For trigonal and hexagonal crystals, the Miller indices are conveniently replaced by the Bravais-Miller indices which make reference to a four-axes setting. For lattice directions, a similar extension to a four-axes axial setting exists, known as the Weber indices, UVTW.

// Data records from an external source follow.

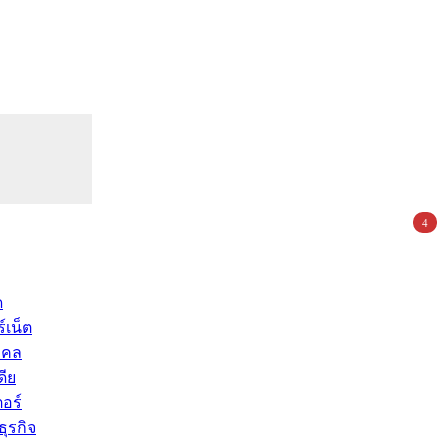
4
ด
์เน็ต
คคล
ดีย
อร์
ุรกิจ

Let A1, A2, A3, C be the four hexagonal axes, written as capital letters to avoid any possible confusion with the rhombohedral axes a1, a2, a3, and let be uvw and UVTW the indices of a direction with respect to A1, A2, C or A1, A2,A3, C respectively. For a given direction the following identity must hold:
uA1 + vA2 + wC = UA1 + VA2 + TA3 + WC.
Now, because in the two-dimensional (001) plane only two of the three axes are linearly independent, the following identity can be established:
A1 + A2 + A3 = 0 → A3 = -(A1 + A2).
A similar relation holds for the Weber indices:
U + V + T = 0.
Substituting the above identities, one immediately gets:
uA1 + vA2 + wC = UA1 + VA2 - T(A1 + A2 ) + WC
uA1 + vA2 + wC = (U-T)A1 + (V-T)A2 + WC
u = U-T; v = V-T; w = W
U + V + T = 0 → T = -(U+V)
so that:
u = 2U+V; v = U+2V; w = W
To find the opposite relations, one has simply to subtract the second equation from the first multiplied by two and vice versa:
2u-v = 3U → U = (2u-v)/3
-u+2v = 3V → V = (2v-u)/3
T = -(U+V) = -(u+v)/3.
The Weber indices of the direction perpendicular to a lattice plane are the same as the Bravais-Miller indices of that plane.